= TASK REQUIREMENTS =
Below are the records; copy every line in them that holds the string "over".

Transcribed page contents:
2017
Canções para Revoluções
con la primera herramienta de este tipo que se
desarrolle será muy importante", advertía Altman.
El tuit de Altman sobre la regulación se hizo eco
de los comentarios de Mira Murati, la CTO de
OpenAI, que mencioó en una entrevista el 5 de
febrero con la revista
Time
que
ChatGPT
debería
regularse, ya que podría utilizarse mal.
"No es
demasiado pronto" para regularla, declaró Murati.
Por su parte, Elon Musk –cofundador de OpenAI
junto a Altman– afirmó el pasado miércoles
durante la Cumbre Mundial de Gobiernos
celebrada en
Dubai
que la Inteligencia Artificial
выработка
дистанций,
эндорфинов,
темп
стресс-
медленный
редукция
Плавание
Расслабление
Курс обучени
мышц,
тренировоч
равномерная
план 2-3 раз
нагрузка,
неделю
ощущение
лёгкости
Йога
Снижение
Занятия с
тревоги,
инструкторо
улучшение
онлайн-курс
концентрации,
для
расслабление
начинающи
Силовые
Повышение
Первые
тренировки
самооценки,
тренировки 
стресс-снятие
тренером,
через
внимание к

---

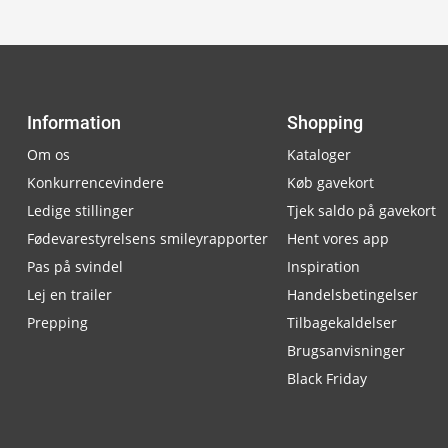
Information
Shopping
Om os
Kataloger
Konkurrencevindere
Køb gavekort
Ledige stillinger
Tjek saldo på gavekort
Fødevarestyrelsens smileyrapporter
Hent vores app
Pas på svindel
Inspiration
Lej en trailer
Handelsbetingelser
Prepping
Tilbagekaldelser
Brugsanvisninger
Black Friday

==

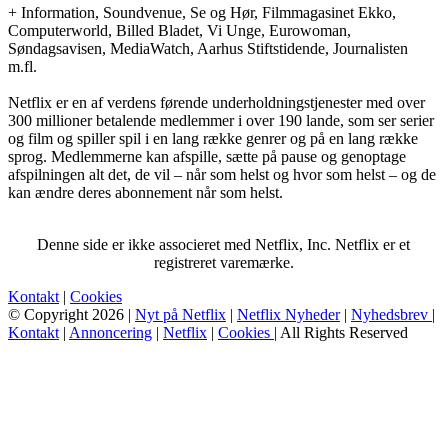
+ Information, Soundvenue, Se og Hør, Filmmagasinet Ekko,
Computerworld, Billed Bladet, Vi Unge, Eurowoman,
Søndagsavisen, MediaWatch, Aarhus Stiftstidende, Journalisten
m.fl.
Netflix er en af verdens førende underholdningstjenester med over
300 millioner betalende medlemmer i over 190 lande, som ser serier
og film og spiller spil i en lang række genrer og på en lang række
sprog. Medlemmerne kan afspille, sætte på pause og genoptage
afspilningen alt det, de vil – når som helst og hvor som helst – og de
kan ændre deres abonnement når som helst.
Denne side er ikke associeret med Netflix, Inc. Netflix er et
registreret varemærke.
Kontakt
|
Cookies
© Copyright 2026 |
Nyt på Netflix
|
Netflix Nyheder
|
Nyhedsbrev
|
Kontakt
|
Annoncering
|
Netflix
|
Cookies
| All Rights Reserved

= TASK ANSWER =
Netflix er en af verdens førende underholdningstjenester med over
300 millioner betalende medlemmer i over 190 lande, som ser serier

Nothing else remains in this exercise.